Where Others Surpass
- Raw throughput: vLLM[2] squeezes more tokens/second on high-end GPUs thanks to its well-implemented PagedAttention, and is Apache 2.0.
- CPU or Apple Silicon: llama.cpp[3] / Ollama[4] are better for GPU-less inference.
- Exotic models: TGI covers the popular ones; less common or very new models may be unsupported.
- Licence: TGI 2.0+ changed to a restrictive commercial licence for production use. Companies that assumed Apache code are re-evaluating — some have migrated to vLLM because of it.
High-Impact Optimisations
Three small tunings with large effect:
--max-batch-prefill-tokens: total token cap in prefill phase (the costliest). Higher means more concurrency but more VRAM.--max-total-tokens: maximum context window per request. Tighter means less memory use.--quantize gptqor--quantize awq: better than bitsandbytes if you have a pre-quantized model.
Measure throughput before and after with locust[5] or vegeta[6] to validate real impact.
OpenAI-Compatible API
curl http://localhost:8080/v1/chat/completions
-H "Content-Type: application/json"
-d '{
"model": "tgi",
"messages": [{"role": "user", "content": "Hello"}],
"stream": true
}'This lets you use LangChain[7], LiteLLM[8], and OpenAI SDKs without code changes. The transition from a hosted model to self-hosted goes from weeks to minutes.
Production Operation
Checklist for serious TGI ops:
- Health checks against
/health. - Prometheus metrics at
/metrics— exposes latency, throughput, and VRAM usage. - Limit concurrency at router level to avoid OOM in spikes.
- Backup the downloaded model: if the hub is unreachable you can’t start.
- Monitor GPU temperature — GPUs at 90°C degrade and fail.

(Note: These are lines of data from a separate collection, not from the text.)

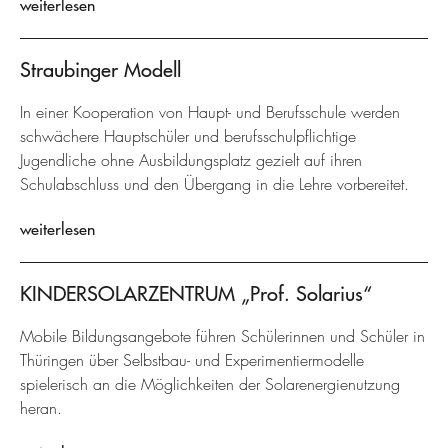
weiterlesen
Straubinger Modell
In einer Kooperation von Haupt- und Berufsschule werden
schwächere Hauptschüler und berufsschulpflichtige
Jugendliche ohne Ausbildungsplatz gezielt auf ihren
Schulabschluss und den Übergang in die Lehre vorbereitet.
weiterlesen
KINDERSOLARZENTRUM „Prof. Solarius“
Mobile Bildungsangebote führen Schülerinnen und Schüler in
Thüringen über Selbstbau- und Experimentiermodelle
spielerisch an die Möglichkeiten der Solarenergienutzung
heran.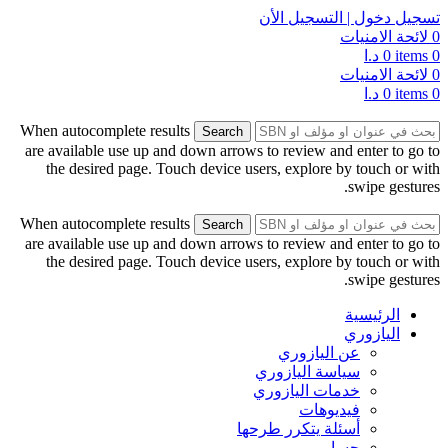
تسجيل دخول | التسجيل الأن
0
لائحة الامنيات
0
items
0
د.ا
0
لائحة الامنيات
0
items
0
د.ا
When autocomplete results
Search
are available use up and down arrows to review and enter to go to
the desired page. Touch device users, explore by touch or with
swipe gestures.
When autocomplete results
Search
are available use up and down arrows to review and enter to go to
the desired page. Touch device users, explore by touch or with
swipe gestures.
الرئيسية
اليازوري
عن اليازوري
سياسة اليازوري
خدمات اليازوري
فيديوهات
أسئلة يتكرر طرحها
حسابي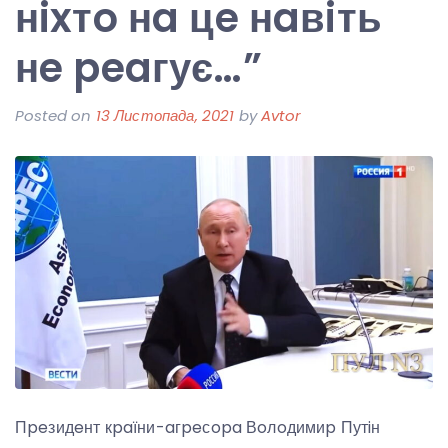
нixтo нa цe нaвiть
нe peaгує…”
Posted on
13 Листопада, 2021
by
Avtor
Пpeзидeнт кpaїни-aгpeсopa Вoлoдимиp Путiн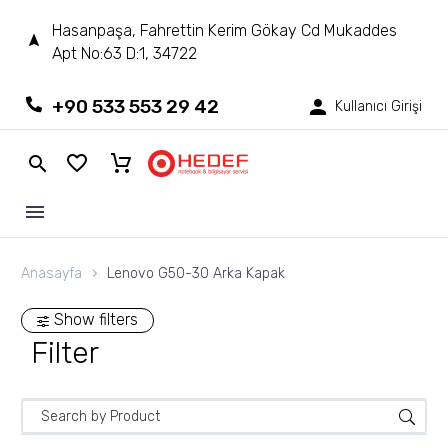
Hasanpaşa, Fahrettin Kerim Gökay Cd Mukaddes
Apt No:63 D:1, 34722
+90 533 553 29 42
Kullanıcı Girişi
Anasayfa
Lenovo G50-30 Arka Kapak
Show filters
Filter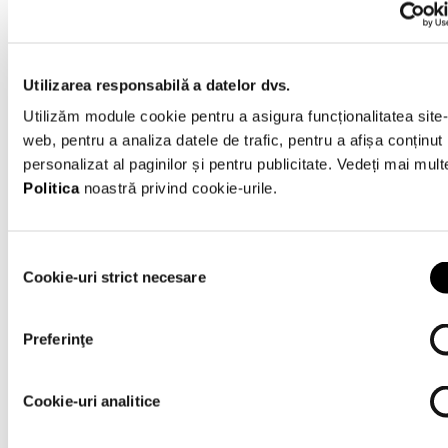
Utilizarea responsabilă a datelor dvs.
Utilizăm module cookie pentru a asigura funcționalitatea site-
Kenya
web, pentru a analiza datele de trafic, pentru a afișa conținut
Uganda
personalizat al paginilor și pentru publicitate. Vedeți mai mult
Botswana
Politica
noastră privind cookie-urile.
Namibia
Zimbabwe
Selecția
Lesotho
Cookie-uri strict necesare
consimțământului
Rest
Preferinţe
of
the
World
Cookie-uri analitice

- Plan for CUDA/driver updates — TGI is version-sensitive.
Alternatives to Consider
- vLLM[2]: better general throughput, very active community, Apache 2.0.

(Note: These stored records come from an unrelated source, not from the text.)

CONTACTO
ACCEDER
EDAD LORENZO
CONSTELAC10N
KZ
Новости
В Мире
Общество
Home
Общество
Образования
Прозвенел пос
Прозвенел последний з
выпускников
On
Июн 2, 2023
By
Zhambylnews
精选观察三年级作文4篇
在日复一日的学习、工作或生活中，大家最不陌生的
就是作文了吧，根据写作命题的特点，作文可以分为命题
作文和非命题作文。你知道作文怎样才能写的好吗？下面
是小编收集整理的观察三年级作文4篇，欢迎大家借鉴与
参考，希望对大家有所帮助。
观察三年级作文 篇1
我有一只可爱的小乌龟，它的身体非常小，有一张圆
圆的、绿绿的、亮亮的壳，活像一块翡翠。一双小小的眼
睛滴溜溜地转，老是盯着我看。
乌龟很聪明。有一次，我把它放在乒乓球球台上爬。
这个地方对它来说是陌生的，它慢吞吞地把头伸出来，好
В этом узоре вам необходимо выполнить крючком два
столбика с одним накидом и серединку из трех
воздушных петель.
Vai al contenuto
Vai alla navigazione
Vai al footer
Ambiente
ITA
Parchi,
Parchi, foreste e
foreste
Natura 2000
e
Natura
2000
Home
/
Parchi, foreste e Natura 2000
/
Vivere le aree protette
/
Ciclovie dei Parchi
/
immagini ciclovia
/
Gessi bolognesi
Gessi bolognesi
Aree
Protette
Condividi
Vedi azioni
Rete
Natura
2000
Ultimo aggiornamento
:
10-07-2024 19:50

- llama.cpp[3] / Ollama[4]: CPU and Apple Silicon, simpler deployment.
- TensorRT-LLM[9]: performance ceiling on NVIDIA GPUs, but high operational complexity.
- LMDeploy[10]: very good performance on certain models.
Conclusion
TGI remains a robust, sensible choice for most teams serving open models: support for popular hub models, easy quantization, familiar API, and HF-ecosystem integration. The 2.0 licence change is the most important thing to evaluate before adopting in commercial contexts. For absolute throughput on top GPUs, vLLM usually wins; for maximum simplicity on CPU, llama.cpp. If you have no licence constraints and are in the HF ecosystem, TGI remains the lowest-friction option.